Schaeffer spoke to a group of Wayne County representatives before touring the facility on April 5. The hatchery is on the west branch of the Lackawaxen River. It opened in 1903 and since then, more than 20 different species of fish have been raised there.

Walleye are in the perch family. They’re native to Canada and the upper Midwest.

The hatchery spawns walleye 20 times during the spring. They’re netted out of the trucks and into hatchery tanks to begin a trippy overnight vacation.

Walt Yetter, hatchery manager, led the tour. He said males and females look similar. So they’re squeezed to find out their sex.

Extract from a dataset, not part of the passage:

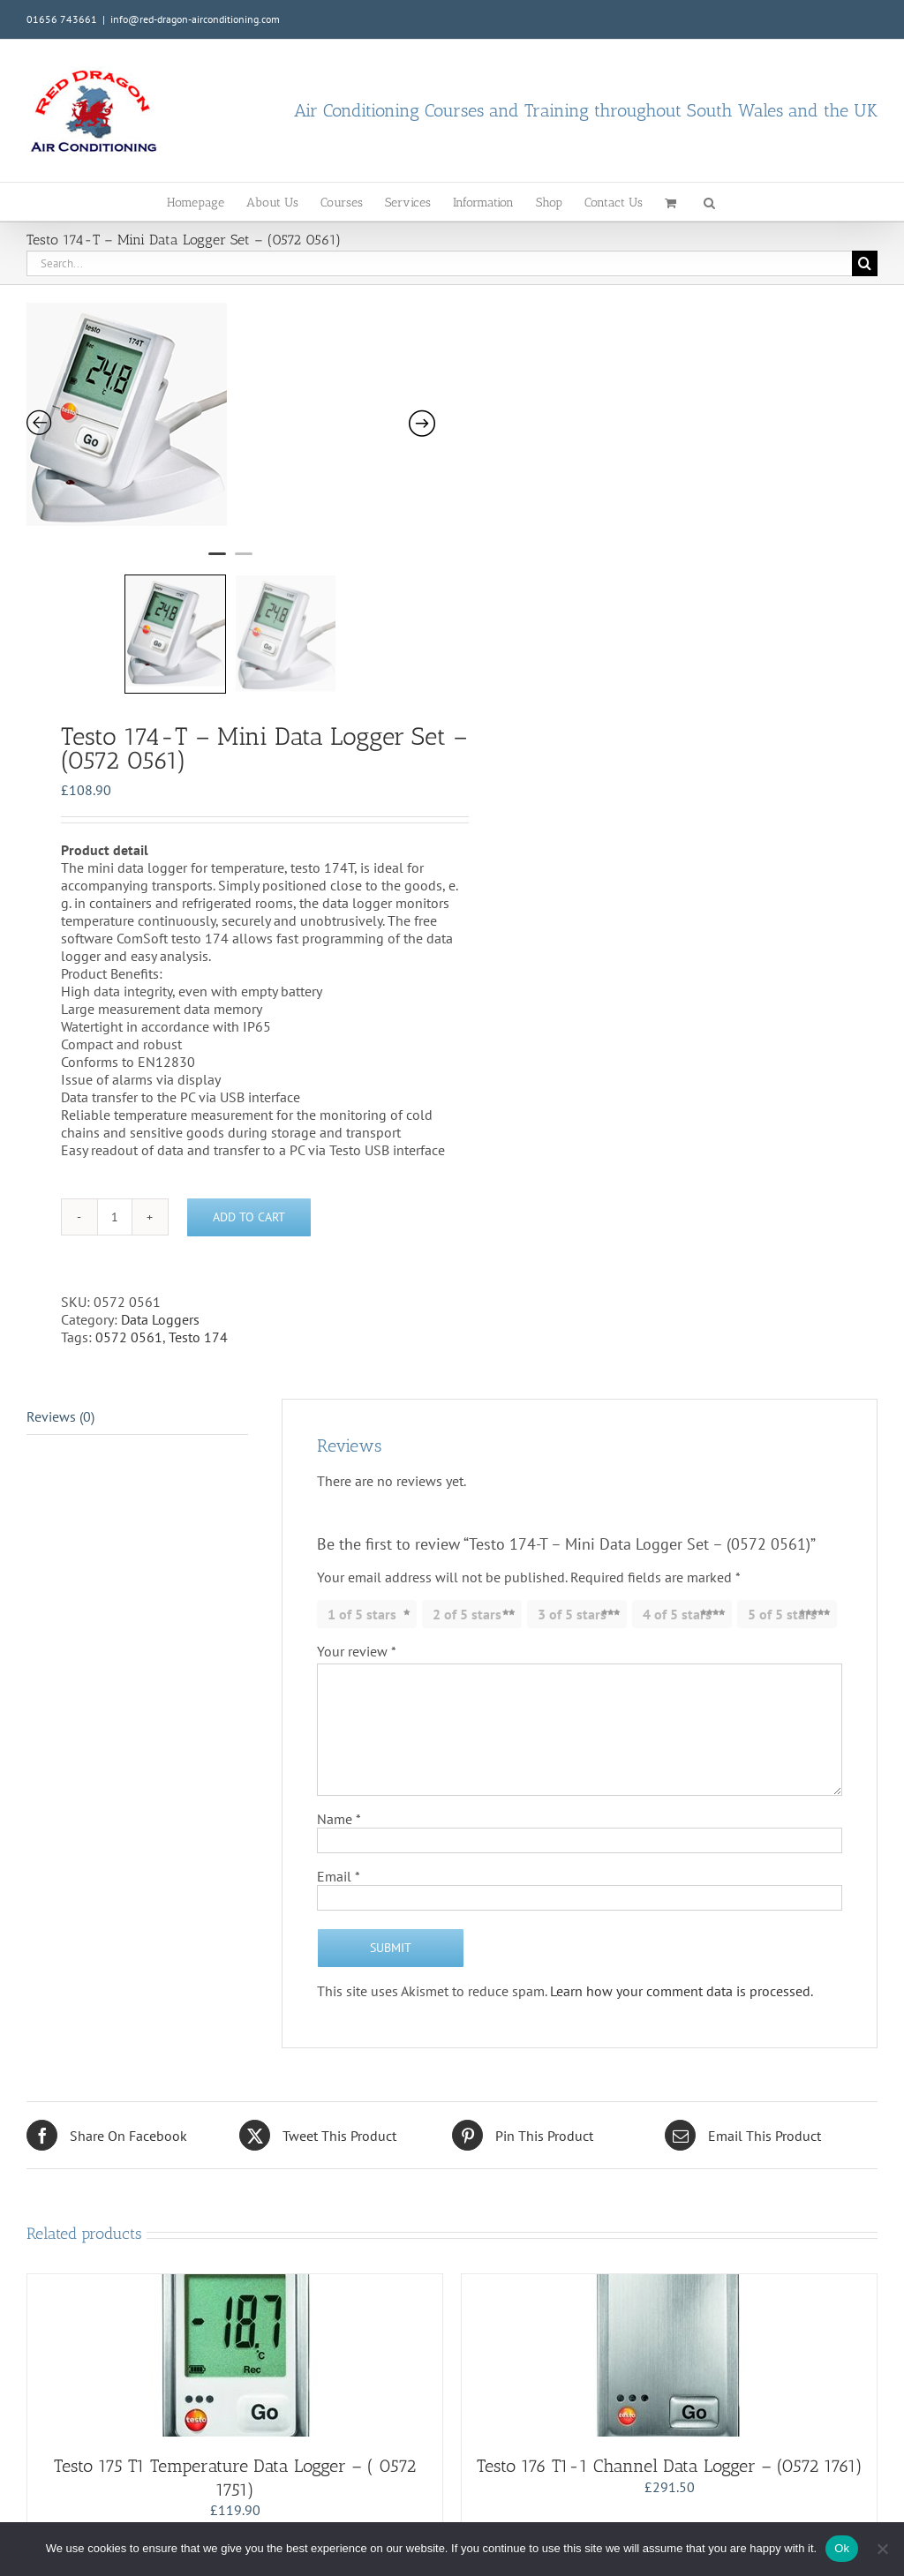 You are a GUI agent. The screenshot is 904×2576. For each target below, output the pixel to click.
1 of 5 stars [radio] (362, 1614)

The females release eggs and the males, sperm or milt. The ladies are put in an anesthetic solution to relax their nerves. Then their tens of thousands of eggs are massaged out of their swollen white bellies. The males are put in circular tanks in a separate room.

Water and milt are added to a bowl of eggs. It’s mixed with a turkey feather and left to fertilize. The eggs are delicate and the feather doesn’t break them. The tiny yellow eggs go into bubbling egg jars to wait for the baby fish to hatch.

The adult fish go back to Lake Wallenpaupack the next day. Yetter said they've probably been to the hatchery many times before. Their offspring grow up in a 30-acre pond at the hatchery, eventually, they’re stocked in cool waters across the commonwealth and the east coast for anglers to try and catch.

A variety of factors go into where the fish will be stocked including water temperature and the apex predator in the water. Fish & Boat stocks the walleyes locally in Lake Wallenpaupack and Duck Harbor Pond in Wayne County and Fords Pond in Lackawanna.

Yetter said only 1% of their eggs survive in the wild, even in the best conditions.

"This boosts those numbers significantly," he said.